You’re not still using the word “mobile”, right? #

February 24, 2013

It seems we’ve been talking about “mobile” as soon as the iPhone made its debut, when websites and apps were suddenly being used by people using their fat fingers on a small screen instead of a point-and-click precision on larger and larger screens.

The term “mobile” doesn’t really help in any practical way for most apps and yet we see it everywhere. To solve design problems, web designers and developers have responded incredibly (as they do) to find new methods, many of which are actually good practice for any context: clear and simple content, bigger and easy-to-read font-sizes, cleaner code, lighter page weight, etc.

Ethan Marcotte showed us how to build responsive layouts and 320-and-up introduced ”mobile-first”, and now everyone seems to think that whether your strategy is mobile-first or not, you need to consider mobile users.

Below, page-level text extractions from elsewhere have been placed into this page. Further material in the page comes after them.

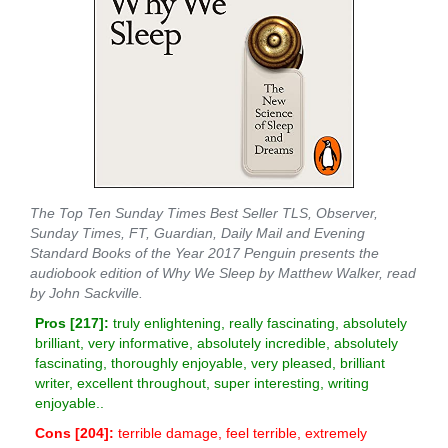
The Top Ten Sunday Times Best Seller TLS, Observer,
Sunday Times, FT, Guardian, Daily Mail and Evening
Standard Books of the Year 2017 Penguin presents the
audiobook edition of Why We Sleep by Matthew Walker, read
by John Sackville.
Pros [
217
]:
truly enlightening, really fascinating, absolutely
brilliant, very informative, absolutely incredible, absolutely
fascinating, thoroughly enjoyable, very pleased, brilliant
writer, excellent throughout, super interesting, writing
enjoyable..
Cons [
204
]:
terrible damage, feel terrible, extremely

Ethan’s demonstration of the power of media queries completely changed the way a lot of us build interfaces. We can tell what your browser’s pixel width is and respond accordingly. But the word “mobile” runs us into a logical problem. It’s safe enough to assume a small screen is a “mobile” device, but that ends abruptly at 768 pixels. Why?

Because Apple then made the iPad. And this thing was mobile but not small.

When the iPad came out, it’s pixel dimensions were 1024 x 768 (landscape). That was also the most common desktop screen width at the time.

The iPad was immediately called a mobile device. Maybe because it was easy to see it as an embiggened iPod Touch? But it almost completely invalidated the idea that pixel width was an indicator of a “mobile” device.

What to consider #

If we stick to the good practices I mentioned above (clear and simple content, low filesizes), we can stop using the word “mobile” altogether and focus instead on other things that smartphones and tablets have made important:

Input method: #

Probably the most important factor that smartphones and tablets have brought to web design is the touch interface. Luckily for many projects, touch and mouse can almost be considered equivalent. Stop using hover events and make link and button targets bigger.

Screen size: #

From 320 to 5120, every pixel counts. There are more devices coming out all the time with different form factors and pixel dimensions. Design for every size—it’s possible with fluid layouts. Save yourself some grief and start with single-column CSS. Add min-width media queries for larger breakpoints. Use %-based widths in between breakpoints and always keep the line length in mind.

Environment/physical context: #

These of course bring to mind their pixel widths, but I'm refering to the user’s physical method of interaction and their distance from the screen. Font sizes are a good thing to focus on when moving up or down that list.

Most combinations of InputMethod/ScreenSize/Environment represent real users in a practical sense. Forget “mobile”.